Course structure and student motivation were key to a successful learning analytics program, according to multiple participants in the session. Rutledge said that if instructors don’t structure in time for collaboration, then students won’t do it. She structures her courses by allowing time for reflection, discussion, observation, practice and small group collaboration. Rosenberg said that students need to have a payoff and a connection to the question they’re trying to answer.

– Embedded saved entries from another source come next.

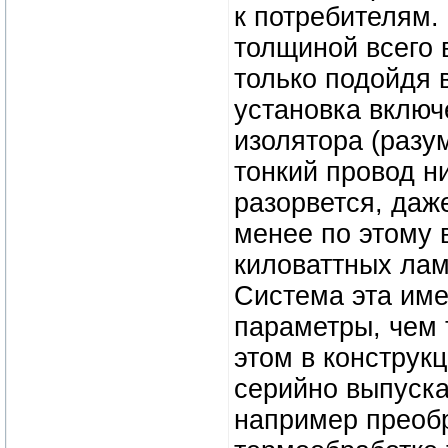
к потребителям.
толщиной всего 
только подойдя 
установка включ
изолятора (разу
тонкий провод ни
разорвется, даже
менее по этому в
киловаттных лам
Система эта име
параметры, чем 
этом в конструк
серийно выпуск
например преоб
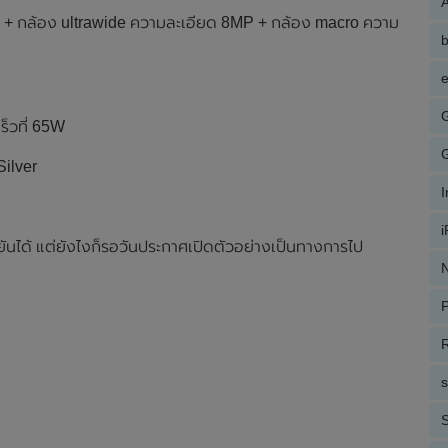
A
P + กล้อง ultrawide ความละเอียด 8MP + กล้อง macro ความ
e
ร็วที่ 65W
Silver
ยันได้ แต่ยังไงก็รอวันประกาศเปิดตัวอย่างเป็นทางการไป
N
P
R
S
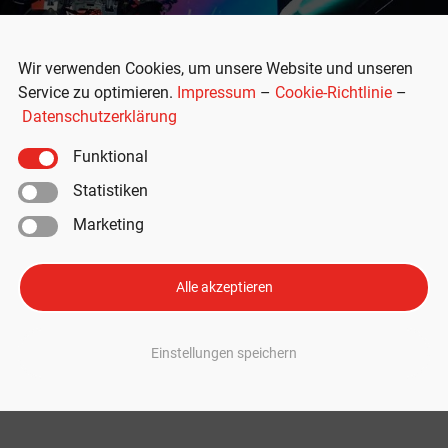
Wir verwenden Cookies, um unsere Website und unseren
Service zu optimieren.
Impressum
–
Cookie-Richtlinie
–
Datenschutzerklärung
Funktional
Statistiken
Marketing
imus-Roboter soll für etwa 20.000
Alle akzeptieren
la-Innovationen
inen humanoiden Roboter Optimus vorgestellt. Laut Elon Musk soll diese
Einstellungen speichern
as der Roboter kann (und was noch nicht), lesen Sie hier. Tesla AI Day 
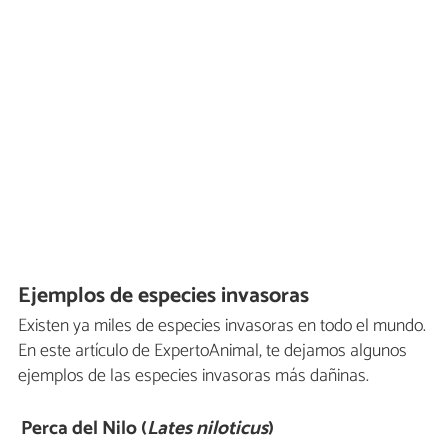
Ejemplos de especies invasoras
Existen ya miles de especies invasoras en todo el mundo.
En este artículo de ExpertoAnimal, te dejamos algunos
ejemplos de las especies invasoras más dañinas.
Perca del Nilo (
Lates niloticus
)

Kellogg agreed that using their own data was the key to success for students, citing a student who was an elementary school teacher who watched her students play on the playground and recorded their interactions for a week for a network analysis. 

“She was really interested in doing this project with her students, so I helped her think about how we structure it, how we do some boundary setting, how we think about data collection,” said Kellogg during the session. “It was really enlightening for her because what she’s seeing on the playground, especially with deep observation, is totally different from what she was seeing and how they’re interacting in the classroom.”

Finally, the group was interested in making the course content more accessible to others through open sourcing, increasing the need for learning analytics programs and adding requirements for data analysis into pre-service education programs. They discussed submitting their course materials and curricula for different conferences, helping school districts build the capacity to process their data and showing edtech companies the value in hiring educational data scientists.  

“This was an important first step in building a network for learning analytics programs and our students,” said Rutledge. “It was encouraging to learn how each of our programs supports students in building ethical and equitable analytical practices. I am excited for how the learning analytics field will benefit from our socially—and computationally—responsible graduates.”